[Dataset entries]
____________________
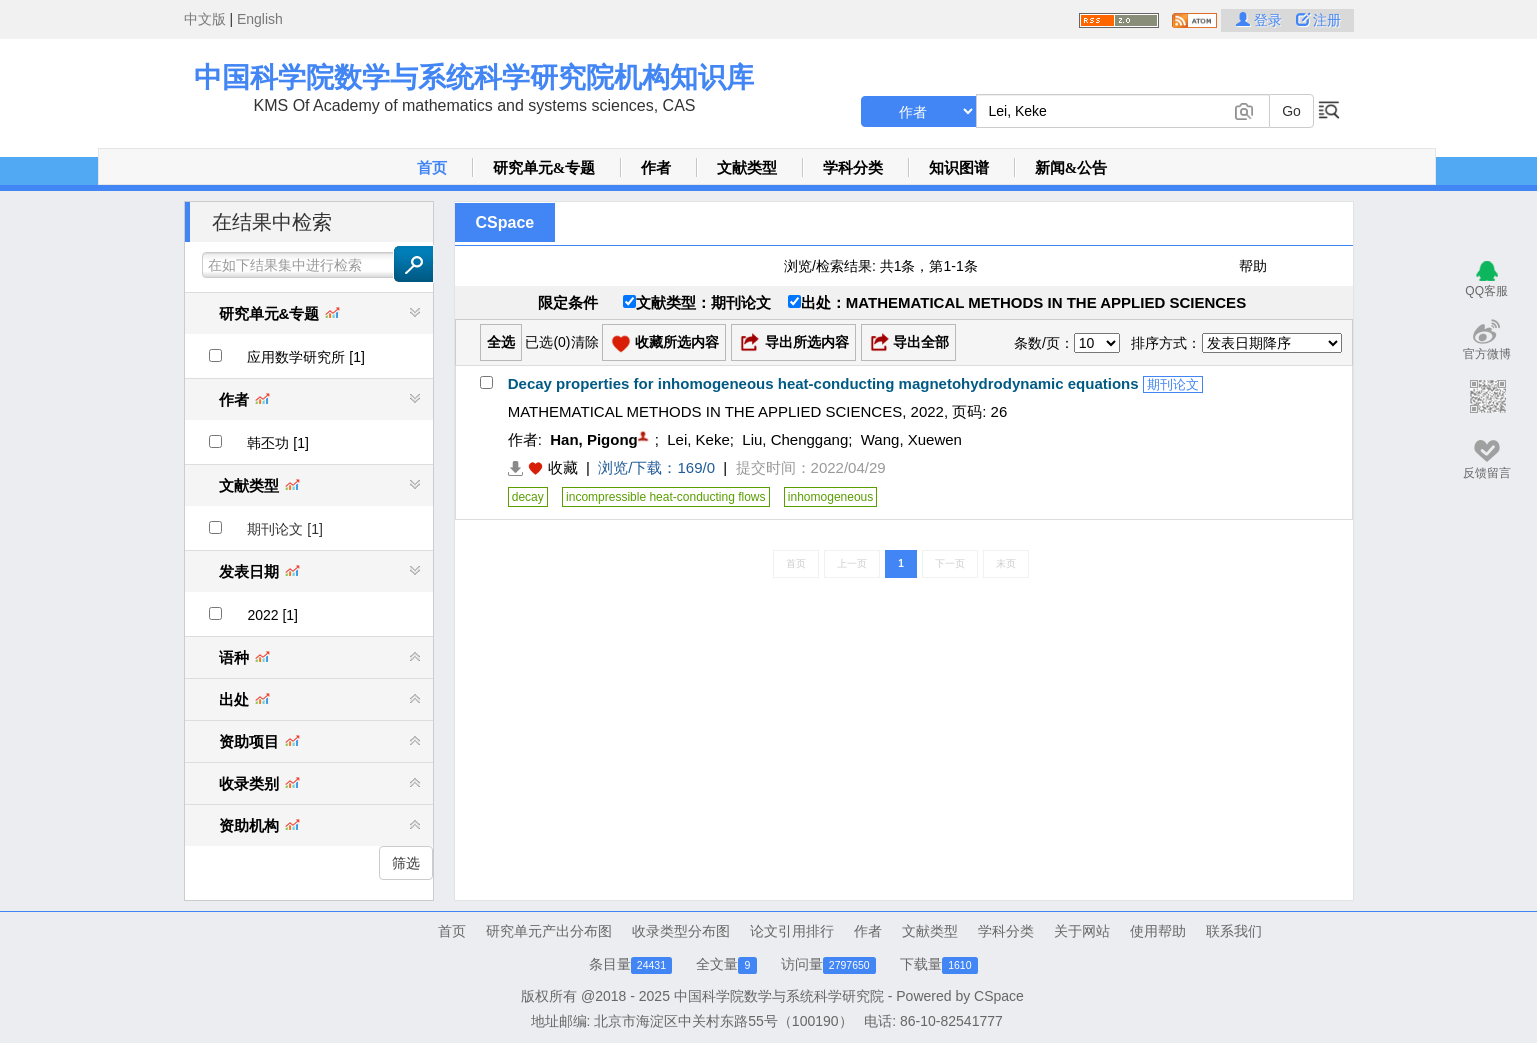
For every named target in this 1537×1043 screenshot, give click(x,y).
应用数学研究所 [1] (305, 357)
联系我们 (1234, 931)
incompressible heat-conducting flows (665, 497)
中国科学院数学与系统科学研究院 (779, 996)
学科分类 (853, 168)
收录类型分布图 (681, 931)
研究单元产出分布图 (549, 931)
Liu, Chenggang (795, 439)
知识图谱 (959, 168)
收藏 (563, 467)
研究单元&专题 (544, 168)
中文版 (205, 19)
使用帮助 (1158, 931)
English (260, 19)
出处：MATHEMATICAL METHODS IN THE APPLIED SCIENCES (1017, 302)
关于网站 (1082, 931)
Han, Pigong (594, 439)
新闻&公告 (1071, 168)
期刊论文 (1173, 384)
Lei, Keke (698, 439)
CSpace (505, 222)
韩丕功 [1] (277, 443)
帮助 (1253, 266)
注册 (1319, 20)
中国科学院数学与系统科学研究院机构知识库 (474, 77)
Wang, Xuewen (911, 439)
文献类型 (747, 168)
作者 (656, 168)
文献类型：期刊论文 (697, 302)
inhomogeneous (830, 497)
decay (528, 497)
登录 (1261, 20)
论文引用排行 (792, 931)
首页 (432, 168)
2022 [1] (272, 615)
____________________
### Exercise goal
Exactly the lines from the one containing "帮助 (1253, 266)" to the final line of the data, both included, should be printed, and nothing more.

### Answer space
帮助 (1253, 266)
注册 (1319, 20)
中国科学院数学与系统科学研究院机构知识库 (474, 77)
Wang, Xuewen (911, 439)
文献类型 (747, 168)
作者 (656, 168)
文献类型：期刊论文 (697, 302)
inhomogeneous (830, 497)
decay (528, 497)
登录 (1261, 20)
论文引用排行 (792, 931)
首页 (432, 168)
2022 [1] (272, 615)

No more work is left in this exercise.